At a time when the country’s economy has been ravaged by the Covid-19 pandemic causing a huge loss of government revenue, Finance Minister Dr Yuba Raj Khatiwada is unveiling the Federal Budget for fiscal year 2020/21 today facing a big pressure to have a delicate balance between management of resources and stimulus package to help start the recovery of the crisis-stricken economy.
According to officials at the Ministry of Finance (MoF), the key focuses of budget for the upcoming fiscal year will be on minimising Covid-19 impacts on Nepal’s economy, enhancement of health infrastructure and employment generation. Ministry sources say that the government will allocate significant amount of money for health infrastructure. Similarly, the budget will also prioritise commercial agriculture and farming to provide employment opportunities to those who have lost their jobs inside and outside of the country due to the pandemic. “There will be arrangement in the budget for supplying required human resource to the local levels through job bank,” said a MoF official engaged in preparation of budget who wished not to be named.
Tax and non-tax revenue, foreign aid and internal borrowing - major income resources for the government- are under immense pressure right now because of the abrupt halt in domestic economic activities and severe disruptions in Nepal’s foreign trade. The fact that revenue collection reached only half of the targeted amount of Rs 1,112 billion by mid-May shows the level of immense pressure government is currently under in terms of resource management. The MoF source say that budget for the upcoming year will have austerity measures to curb unnecessary expenses. It is being said that the size of the Federal Budget for FY2020/21 will be similar to the budget of the current fiscal year. The severe constrain in resources has led the government to put its high hopes on foreign aid for the upcoming budget.
As the government is yet to respond calls to announce stimulus package to kickstart economic recovery, all eyes are on the Finance Minister now to see how he addresses the demand of the private sector and unemployed people. It has been estimated that stimulus package of Rs 200 billion is immediately needed to support the ailing economy.
At the time of the crisis, resource management has become cumbersome for the government also because of its obligation to mandatory liabilities such as pension, salary and allowances to civil servants, security personnel, payment of principle and interest of foreign borrowings and social security allowances. According to the Financial Comptroller General Gopinath Mainali, 60 percent of expenses in the budget of current fiscal year have been allocated for mandatory liabilities. The government currently spends Rs 55 billion in pension, Rs 66 billion in social security allowances to 2.9 million people, Rs 100 billion in principle and interest payment of foreign loans and Rs 300 billion in renumeration of security personnel and teachers. This liability of government has been increasing every year.
The share of development budget allocated for the current fiscal year is just 26 percent of the total allocations.
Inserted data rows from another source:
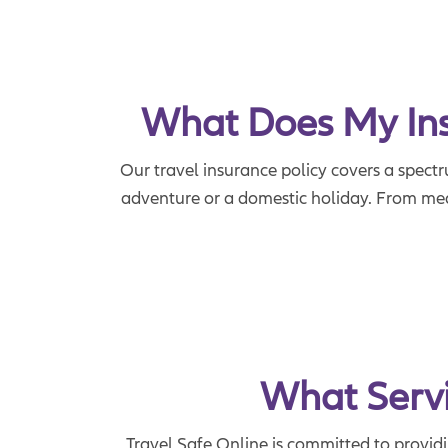
What Does My Insu
Our travel insurance policy covers a spectr
adventure or a domestic holiday. From medi
What Servi
Travel Safe Online is committed to provid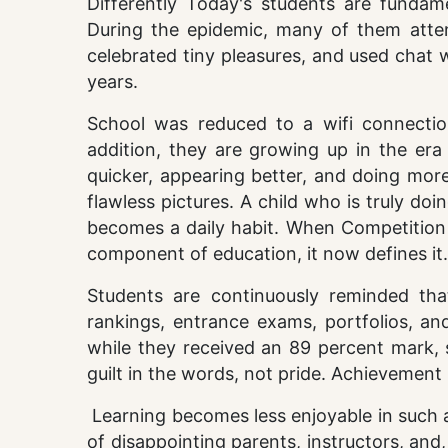
Differently Today's students are fundam
During the epidemic, many of them atten
celebrated tiny pleasures, and used chat 
years.
School was reduced to a wifi connectio
addition, they are growing up in the era
quicker, appearing better, and doing more
flawless pictures. A child who is truly do
becomes a daily habit. When Competition
component of education, it now defines it.
Students are continuously reminded tha
rankings, entrance exams, portfolios, and
while they received an 89 percent mark, 
guilt in the words, not pride. Achievement
Learning becomes less enjoyable in such a
of disappointing parents, instructors, and,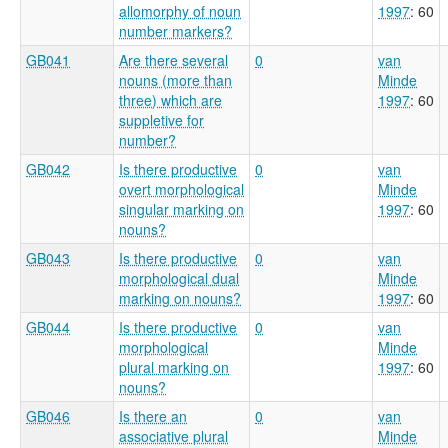
allomorphy of noun
1997
: 60
number markers?
GB041
Are there several
0
van
nouns (more than
Minde
three) which are
1997
: 60
suppletive for
number?
GB042
Is there productive
0
van
overt morphological
Minde
singular marking on
1997
: 60
nouns?
GB043
Is there productive
0
van
morphological dual
Minde
marking on nouns?
1997
: 60
GB044
Is there productive
0
van
morphological
Minde
plural marking on
1997
: 60
nouns?
GB046
Is there an
0
van
associative plural
Minde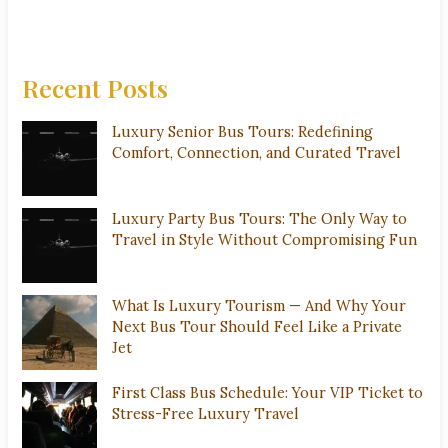
Recent Posts
Luxury Senior Bus Tours: Redefining
Comfort, Connection, and Curated Travel
Luxury Party Bus Tours: The Only Way to
Travel in Style Without Compromising Fun
What Is Luxury Tourism — And Why Your
Next Bus Tour Should Feel Like a Private
Jet
First Class Bus Schedule: Your VIP Ticket to
Stress-Free Luxury Travel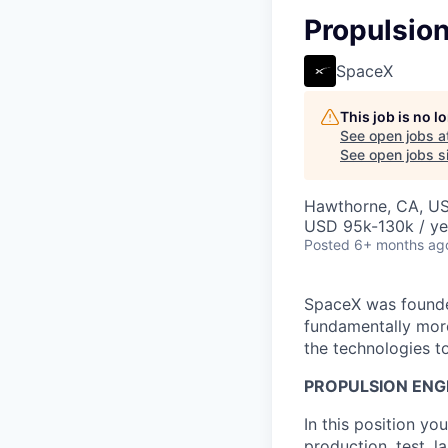
Propulsio
SpaceX
This job is no 
See open jobs a
See open jobs si
Hawthorne, CA, U
USD 95k-130k / ye
Posted
6+ months ag
SpaceX was founded
fundamentally more
the technologies to
PROPULSION ENG
In this position y
production, test, 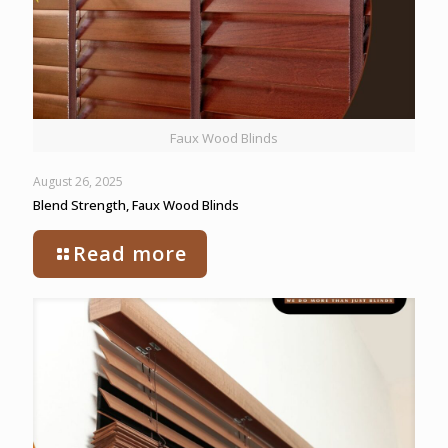
Faux Wood Blinds
August 26, 2025
Blend Strength, Faux Wood Blinds
Read more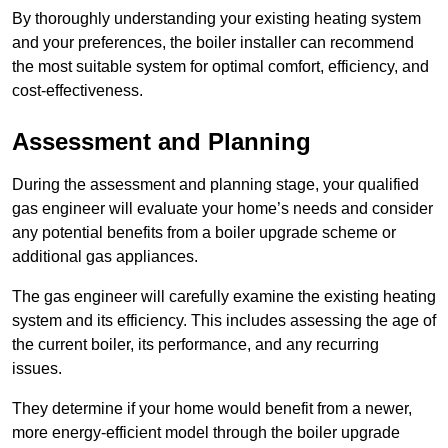
By thoroughly understanding your existing heating system
and your preferences, the boiler installer can recommend
the most suitable system for optimal comfort, efficiency, and
cost-effectiveness.
Assessment and Planning
During the assessment and planning stage, your qualified
gas engineer will evaluate your home’s needs and consider
any potential benefits from a boiler upgrade scheme or
additional gas appliances.
The gas engineer will carefully examine the existing heating
system and its efficiency. This includes assessing the age of
the current boiler, its performance, and any recurring
issues.
They determine if your home would benefit from a newer,
more energy-efficient model through the boiler upgrade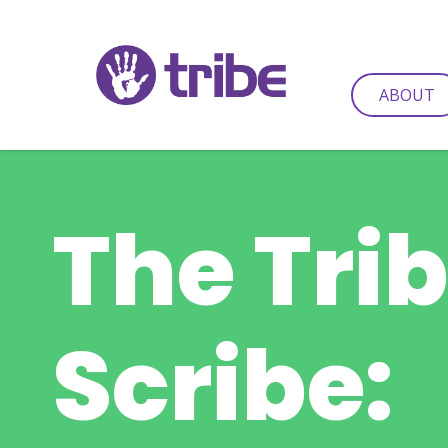
ABOUT
The Tri
Scribe: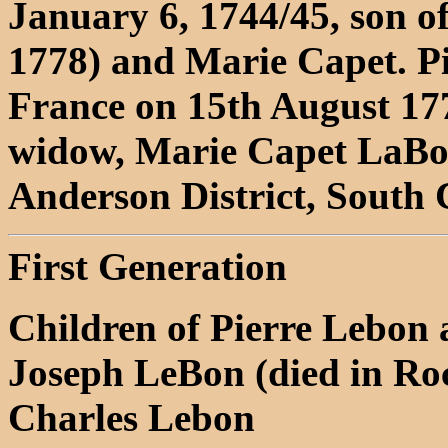
January 6, 1744/45, son o
1778) and Marie Capet. P
France on 15th August 177
widow, Marie Capet LaBon
Anderson District, South 
First Generation
Children of Pierre Lebon
Joseph LeBon (died in Roc
Charles Lebon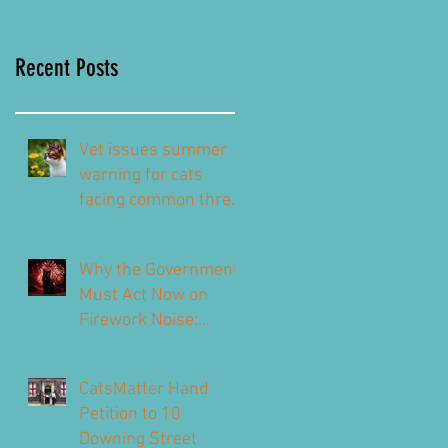
Recent Posts
Vet issues summer
warning for cats
facing common threat
this summer – top
signs to look out for
Why the Government
Must Act Now on
Firework Noise:
CatsMatter’s
Response to the 2026
CatsMatter Hand
Consultation
Petition to 10
Downing Street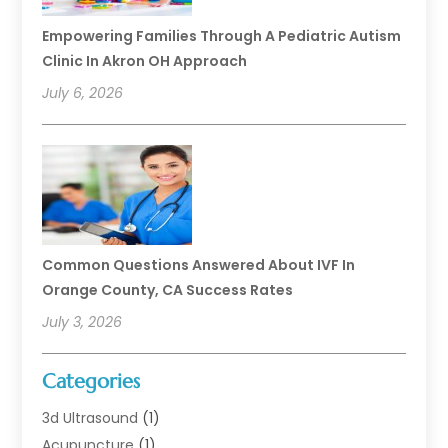
Empowering Families Through A Pediatric Autism
Clinic In Akron OH Approach
July 6, 2026
Common Questions Answered About IVF In
Orange County, CA Success Rates
July 3, 2026
Categories
3d Ultrasound
(1)
Acupuncture
(1)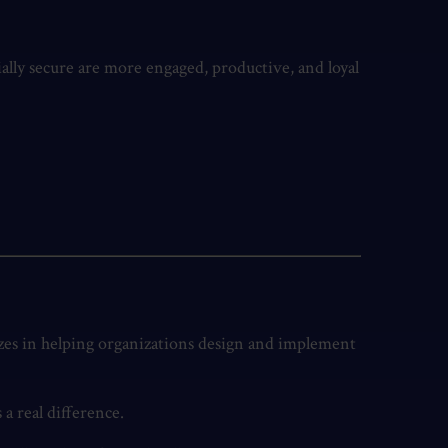
ially secure are more engaged, productive, and loyal
izes in helping organizations design and implement
a real difference.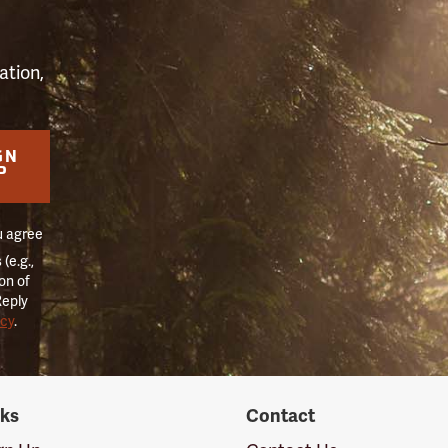
ation,
GN
P
u agree
(e.g.,
on of
Reply
icy
.
nks
Contact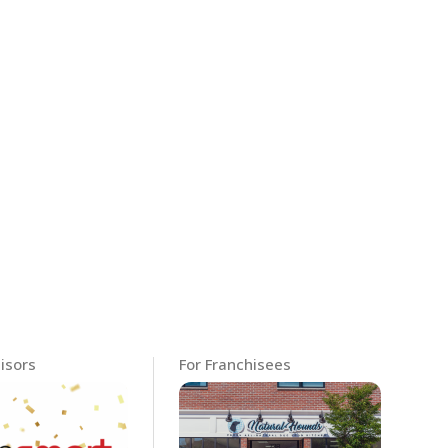
isors
For Franchisees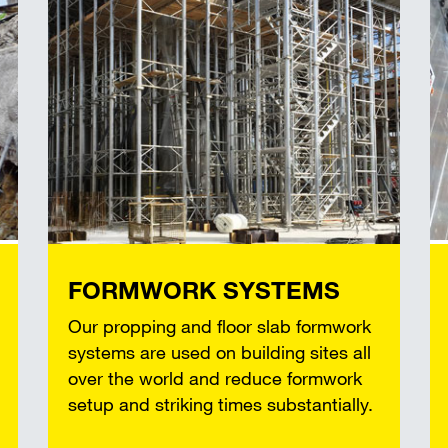
FORMWORK SYSTEMS
Our propping and floor slab formwork
systems are used on building sites all
over the world and reduce formwork
setup and striking times substantially.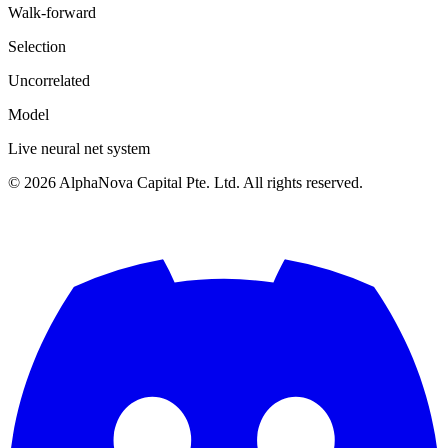
Walk-forward
Selection
Uncorrelated
Model
Live neural net system
©
2026
AlphaNova Capital Pte. Ltd. All rights reserved.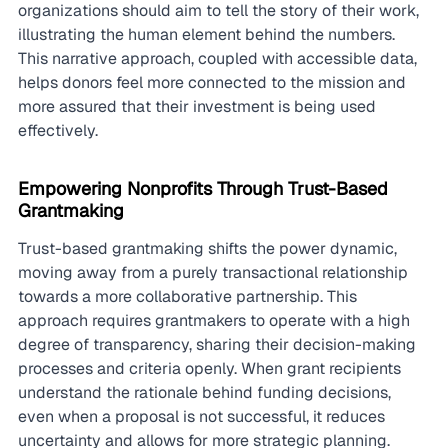
organizations should aim to tell the story of their work, 
illustrating the human element behind the numbers. 
This narrative approach, coupled with accessible data, 
helps donors feel more connected to the mission and 
more assured that their investment is being used 
effectively.
Empowering Nonprofits Through Trust-Based 
Grantmaking
Trust-based grantmaking shifts the power dynamic, 
moving away from a purely transactional relationship 
towards a more collaborative partnership. This 
approach requires grantmakers to operate with a high 
degree of transparency, sharing their decision-making 
processes and criteria openly. When grant recipients 
understand the rationale behind funding decisions, 
even when a proposal is not successful, it reduces 
uncertainty and allows for more strategic planning.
According to Mainali, the government can lower the resource management pressure if it cancels unnecessary civil service positions, commissions, political appointments and cuts down number of ministries and divisions.
Jagdish Chandra Pokharel, former vice chairman of National Planning Commission said that the government’s recurrent expenditure has been increasing constantly than capital expenditure since 2008 when the country was declared a republic state. According to him, the country’s overall economic system has been moving in uncontrolled ways due to this imbalance.